PIKETON, Ohio -- With its wide variety of uses and its anti-cancer properties, the blueberry has been growing in popularity in Ohio, with production increasing 32 percent since 1997, according to the U.S. Department of Agriculture. Growers interested in cashing in on this small fruit crop can learn what it takes to commercially produce and sell blueberries during the Ohio Produce Growers and Marketers Association Congress.
Maurus Brown, an Ohio State University small fruit specialist with OSU South Centers at Piketon, will present a session on "Blueberry Production Pointers," on Jan. 12 from 11:30 a.m. until 12:30 p.m. OPGMA Congress will take place Jan. 12-14 at the Nia Center at the Kalahari Resort in Sandusky, Ohio. For complete program information, log on to http://www.ohiofruit.org.
"If growers are going to get into selling blueberries commercially, they need to make sure they have a market to sell their product to.
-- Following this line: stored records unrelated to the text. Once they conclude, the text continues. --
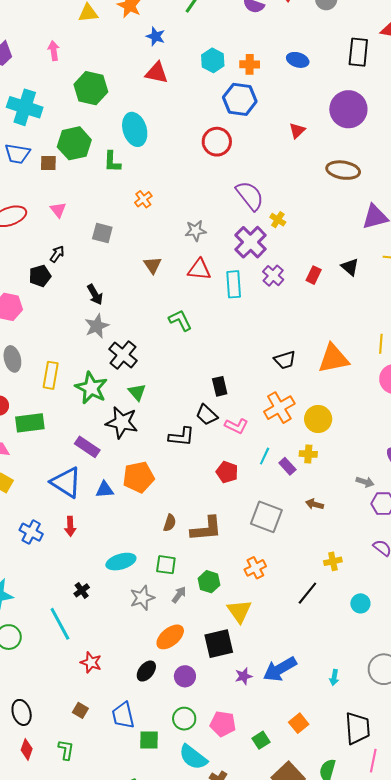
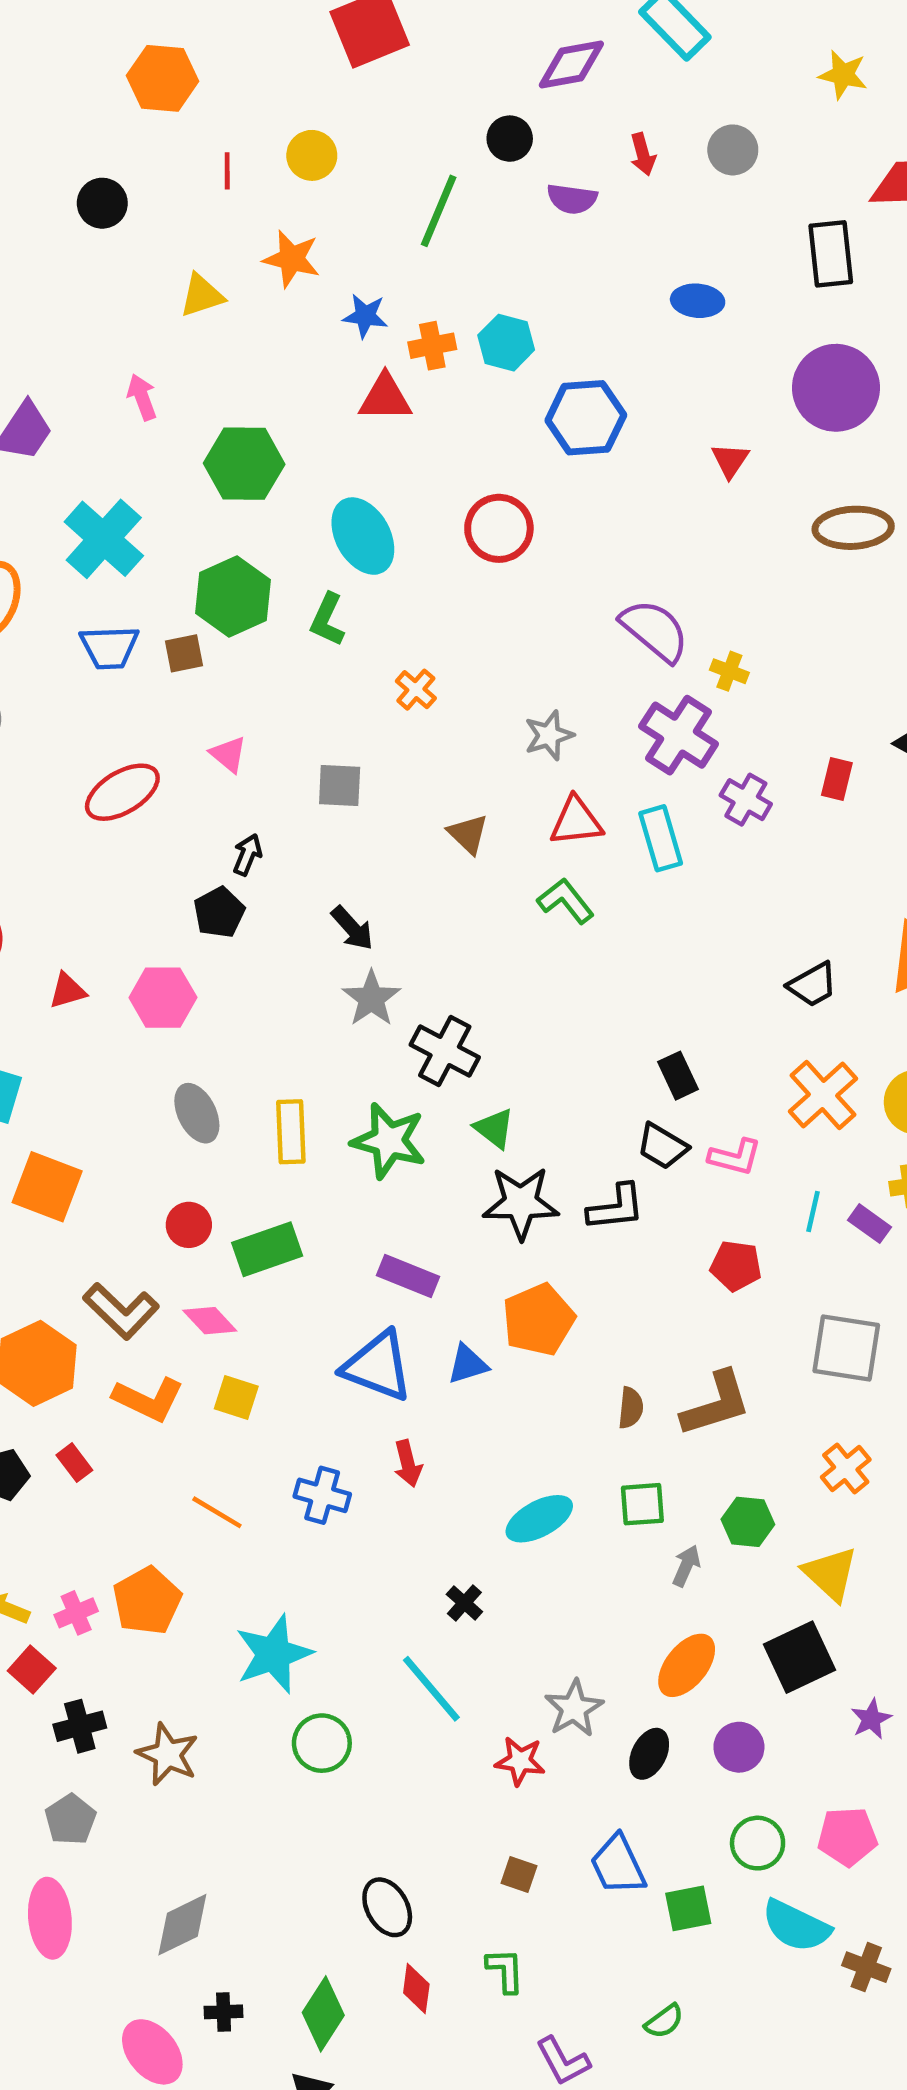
orange cross: (250, 64) -> (432, 346), moved
cyan cross: (25, 107) -> (104, 539), turned 36
red circle: (217, 142) -> (499, 528), moved
green L-shape: (112, 162) -> (327, 620), turned 35
green L-shape: (180, 320) -> (566, 901), moved
black star: (122, 422) -> (521, 1203), moved
gray star: (142, 598) -> (574, 1708), moved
It used to be that the focus of crop production was learning how to grow the crops and then worry about selling them after harvest," said Brown. "But because small fruit crops are time consuming and high maintenance, we've changed the strategy to more of a marketing focus and learning about production practices along the way."
Brown will provide key techniques for establishing a commercial blueberry planting, including site selection, soil testing, pH adjustments, variety selection, pruning, direct marketing and sales to Ohio wineries.
"The biggest mistake growers make when it comes to blueberry production is not properly preparing the land. You need at least six months to a year to prepare the soil and make sure that pH is low enough to support acid-loving blueberries," said Brown.
Brown said that growers also must be mindful of such maintenance aspects as irrigation, fertilization and pruning, as any lapse in proper production can result in poor fruit set, quality and quantity. But once a blueberry plant is established, which can take three to four years, a plant can produce fruit for as long as 20 years.
"Blueberries are also popular with growers because they are more forgiving in terms of pest management than other small fruits because they are not plagued as much by insects and diseases," said Brown. "So that really opens the doors for growing blueberries organically and targeting the fruit to more markets."
Small fruit production in Ohio is popular with many farmers as an additional source of income and as an outlet for managing small acres of land.
OPGMA Congress is an annual event that offers a plethora of topics on fruit and vegetable production from university specialists and industry professionals. OPGMA is an organization of produce growers and marketers whose goal is to produce exceptional quality crops, for consumers and processors, utilizing environmentally friendly practices. OPGMA was formed in January 2007 with the merger of the Ohio Vegetable and Potato Growers Association, the Ohio Fruit Growers Society, and the Direct Agricultural Marketers Association of Ohio.